In recent days, we have heard that investigations are being launched, that Dominguez has been placed on administrative leave, and that he has ultimately chosen to retire at the end of the semester. While it is a relief that he will no longer occupy a position on this campus, and we are glad to see Harvard attempting to sanction him, this is far too little, far too late.

There is no excuse for the inaction that has allowed Dominguez, and men like him, to operate unchecked on Harvard’s campus. As students, we deserve better. We demand better. This is the moment to take decisive action — while Dominguez has been placed on administrative leave, he is still being paid, and according to emails from the government department, is still allowed entry into the government department building on weekends.

Contrast this to the response of peer institutions in similar situations: In 2013, when MIT Professor Emeritus Walter H.G. Lewin was found to have sexually harassed numerous women in his online physics class, proceeding to coerce them into sending him sexually explicit images and videos of themselves, MIT’s administration immediately severed ties with him. His courses were removed from their platforms, and his emeritus title was stripped. In 2017, at UC Berkeley, a professor of South and Southeast Asian studies was fired two years after sexual harassment complaints against him were filed.
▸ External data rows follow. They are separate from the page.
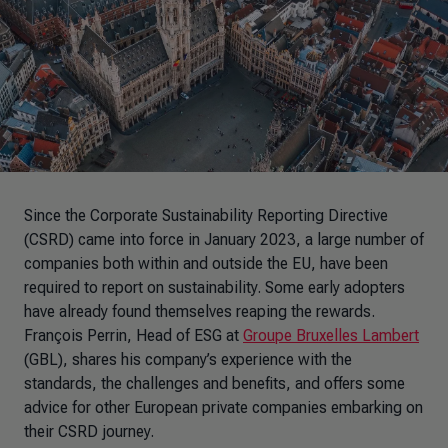
Since the Corporate Sustainability Reporting Directive
(CSRD) came into force in January 2023, a large number of
companies both within and outside the EU, have been
required to report on sustainability. Some early adopters
have already found themselves reaping the rewards.
François Perrin, Head of ESG at
Groupe Bruxelles Lambert
(GBL), shares his company’s experience with the
standards, the challenges and benefits, and offers some
advice for other European private companies embarking on
their CSRD journey.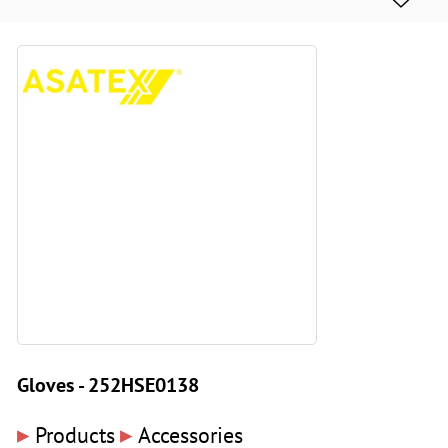
Gloves - 252HSE0138
▸
▸
Products
Accessories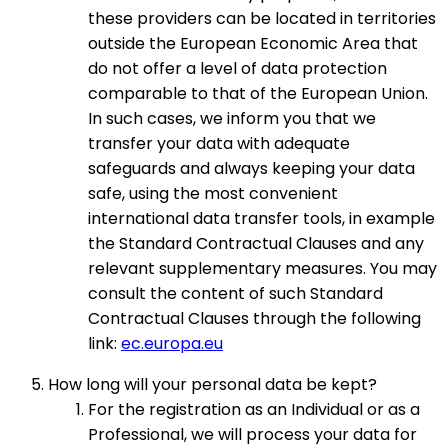
these providers can be located in territories
outside the European Economic Area that
do not offer a level of data protection
comparable to that of the European Union.
In such cases, we inform you that we
transfer your data with adequate
safeguards and always keeping your data
safe, using the most convenient
international data transfer tools, in example
the Standard Contractual Clauses and any
relevant supplementary measures. You may
consult the content of such Standard
Contractual Clauses through the following
link:
ec.europa.eu
How long will your personal data be kept?
For the registration as an Individual or as a
Professional, we will process your data for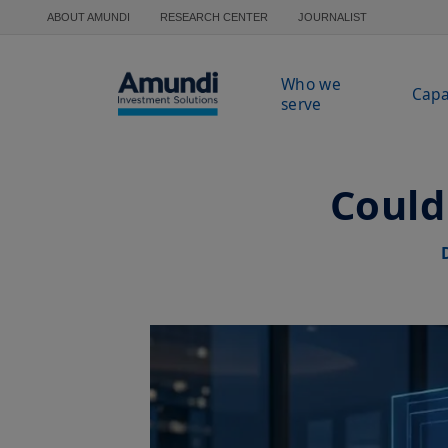
Skip to main content
ABOUT AMUNDI
RESEARCH CENTER
JOURNALIST
Who we
Capa
serve
Could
It is conceivable that in the 1980s, before sexual harassment was widely recognized, the limited sanctions Harvard placed against Dominguez were considered appropriate; however, as new reports continued to come to light, Harvard’s inaction and reticence is inexcusable. These comparatively prompt actions of peer institutions contrast sharply, and sadly, with Harvard’s handling of the case against Dominguez. Despite recognizing him as a perpetrator of sexual harassment, Harvard allowed him to hold increasingly vaunted positions, to accumulate power and influence, and to continue sexually harassing women.
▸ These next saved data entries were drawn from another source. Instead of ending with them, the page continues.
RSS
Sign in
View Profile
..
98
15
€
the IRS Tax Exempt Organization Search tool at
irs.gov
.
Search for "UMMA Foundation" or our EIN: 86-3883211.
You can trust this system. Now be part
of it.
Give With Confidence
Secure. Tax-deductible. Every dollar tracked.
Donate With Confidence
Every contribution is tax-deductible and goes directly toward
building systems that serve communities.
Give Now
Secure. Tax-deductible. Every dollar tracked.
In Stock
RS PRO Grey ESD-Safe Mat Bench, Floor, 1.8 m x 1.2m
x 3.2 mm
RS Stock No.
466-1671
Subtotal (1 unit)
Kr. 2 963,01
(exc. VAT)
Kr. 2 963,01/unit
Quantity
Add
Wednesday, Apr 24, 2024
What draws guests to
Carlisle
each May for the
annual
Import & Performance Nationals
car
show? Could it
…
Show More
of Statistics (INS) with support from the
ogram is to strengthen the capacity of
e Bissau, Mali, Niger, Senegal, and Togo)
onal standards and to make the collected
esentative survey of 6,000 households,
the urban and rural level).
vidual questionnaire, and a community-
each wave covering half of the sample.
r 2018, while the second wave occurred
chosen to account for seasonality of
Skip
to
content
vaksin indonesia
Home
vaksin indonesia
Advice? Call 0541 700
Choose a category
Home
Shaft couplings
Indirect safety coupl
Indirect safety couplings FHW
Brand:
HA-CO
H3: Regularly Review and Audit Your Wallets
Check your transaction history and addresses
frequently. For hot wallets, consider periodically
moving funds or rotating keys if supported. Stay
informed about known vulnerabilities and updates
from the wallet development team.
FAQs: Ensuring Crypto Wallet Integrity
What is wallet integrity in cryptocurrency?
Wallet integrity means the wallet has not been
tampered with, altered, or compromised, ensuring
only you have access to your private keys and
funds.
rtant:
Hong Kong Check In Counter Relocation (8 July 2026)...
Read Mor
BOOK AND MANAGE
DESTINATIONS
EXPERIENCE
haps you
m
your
This is a crisis 40 years in the making, but it must not take 40 more years to build a Harvard free from the threat of sexual harassment and assault. It is time to be cognizant of the hierarchical nature of academia, where workplace power dynamics hold outsize influence, and careers can live and die based on recommendations and mentorship from colleagues.
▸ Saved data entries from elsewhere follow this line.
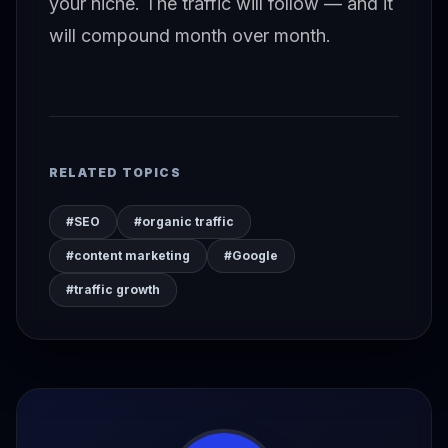
your niche. The traffic will follow — and it
will compound month over month.
RELATED TOPICS
#SEO
#organic traffic
#content marketing
#Google
#traffic growth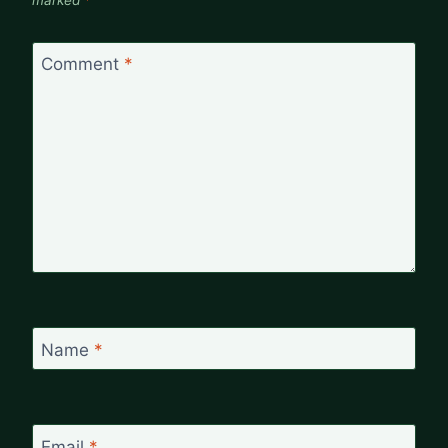
marked
*
Comment
*
Name
*
Email
*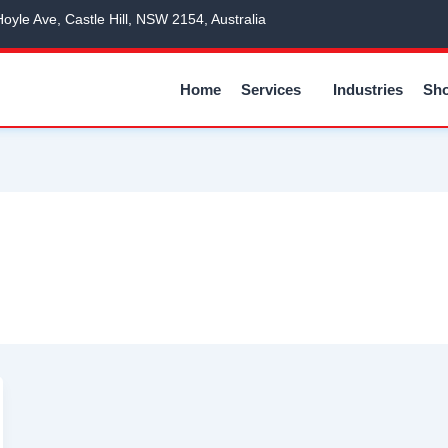
Hoyle Ave, Castle Hill, NSW 2154, Australia
Home
Services
Industries
Sh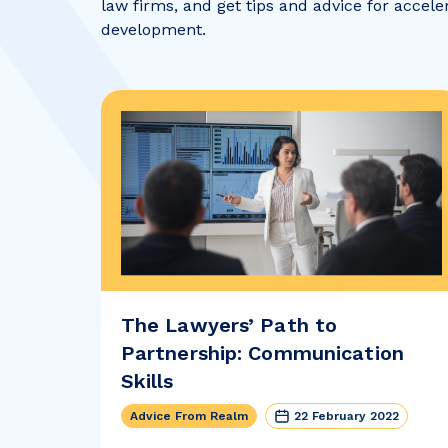
law firms, and get tips and advice for accele
development.
The Lawyers’ Path to
Partnership: Communication
Skills
Advice From Realm
22 February 2022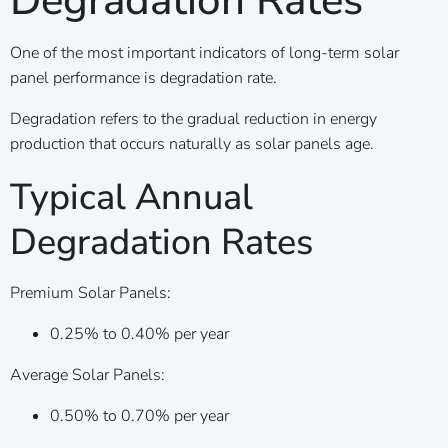
Degradation Rates
One of the most important indicators of long-term solar
panel performance is degradation rate.
Degradation refers to the gradual reduction in energy
production that occurs naturally as solar panels age.
Typical Annual
Degradation Rates
Premium Solar Panels:
0.25% to 0.40% per year
Average Solar Panels:
0.50% to 0.70% per year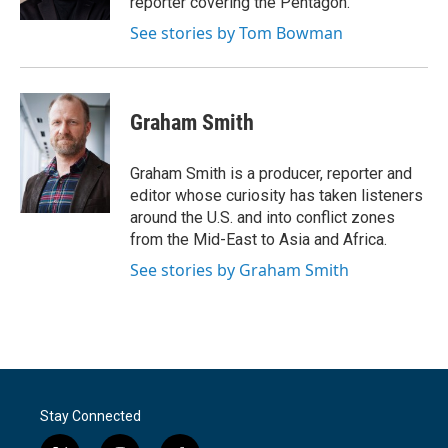
reporter covering the Pentagon.
See stories by Tom Bowman
Graham Smith
Graham Smith is a producer, reporter and
editor whose curiosity has taken listeners
around the U.S. and into conflict zones
from the Mid-East to Asia and Africa.
See stories by Graham Smith
Stay Connected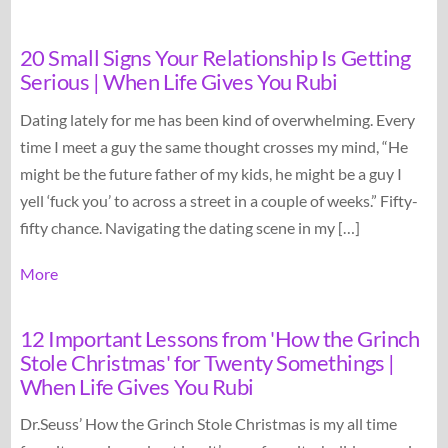
20 Small Signs Your Relationship Is Getting
Serious | When Life Gives You Rubi
Dating lately for me has been kind of overwhelming. Every
time I meet a guy the same thought crosses my mind, “He
might be the future father of my kids, he might be a guy I
yell ‘fuck you’ to across a street in a couple of weeks.” Fifty-
fifty chance. Navigating the dating scene in my […]
More
12 Important Lessons from 'How the Grinch
Stole Christmas' for Twenty Somethings |
When Life Gives You Rubi
Dr.Seuss’ How the Grinch Stole Christmas is my all time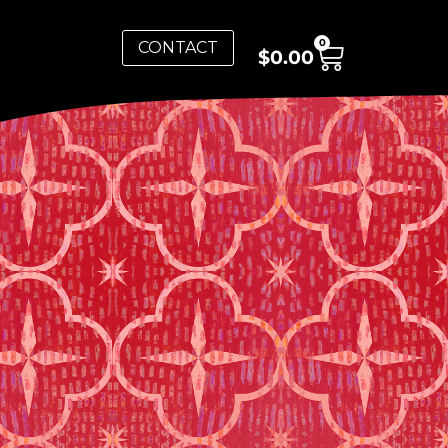
0
CONTACT
$
0.00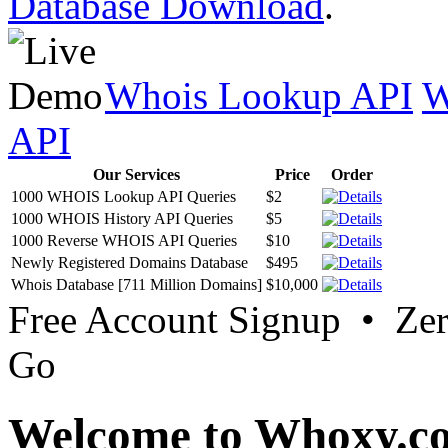
Database Download
.
Whois Lookup API
W
API
Our Services
Price
Order
1000 WHOIS Lookup API Queries
$2
1000 WHOIS History API Queries
$5
1000 Reverse WHOIS API Queries
$10
Newly Registered Domains Database
$495
Whois Database [711 Million Domains]
$10,000
Free Account Signup • Ze
Go
Welcome to Whoxy.c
The negative aspects of this environment are further exacerbated by the exclusion of women from the highest echelons of academia – at Harvard, women comprise only 21 percent of full professors in the government department, significantly worse than social sciences as a whole, where 32 percent of tenured faculty is female. This lack of female representation among the faculty is both a cause and a symptom of the culture of tolerating sexual harassment: The dearth of powerful women allows imbalanced power structures to persist unchallenged, while rampant harassment only serves to further drive women out of the academy. For true cultural change to occur, women must be meaningfully represented at all levels of academia, and their complaints of harassment must be taken seriously.

We may never truly know how many women have been driven out of academia, both by Dominguez’ overt advances, and by the general tolerance of sexual assault rampant at Harvard. But now is the time to ensure there are no more. As Lawrence Bacow prepares to ascend to Harvard’s presidency, and the government department prepares for its first semester in the post-Dominguez era, we must recognize that women are never going to have equal footing nor equal representation in academia, so long as academia continues to systemically tolerate sexual harassment. Harvard, please stop tolerating sexual harassment — your students’ lives and careers depend on it.

Akshaya Annapragada, Alisha Ukani, Cindy Jung, Erica Newman-Corre, Eve Driver, Lauren Anderson, and Savitri Fouda wrote this article along with two writers who do not wish to be named. Amir Siraj, Wyatt Hurt, and one writer who does not wish to be named also contributed to this article.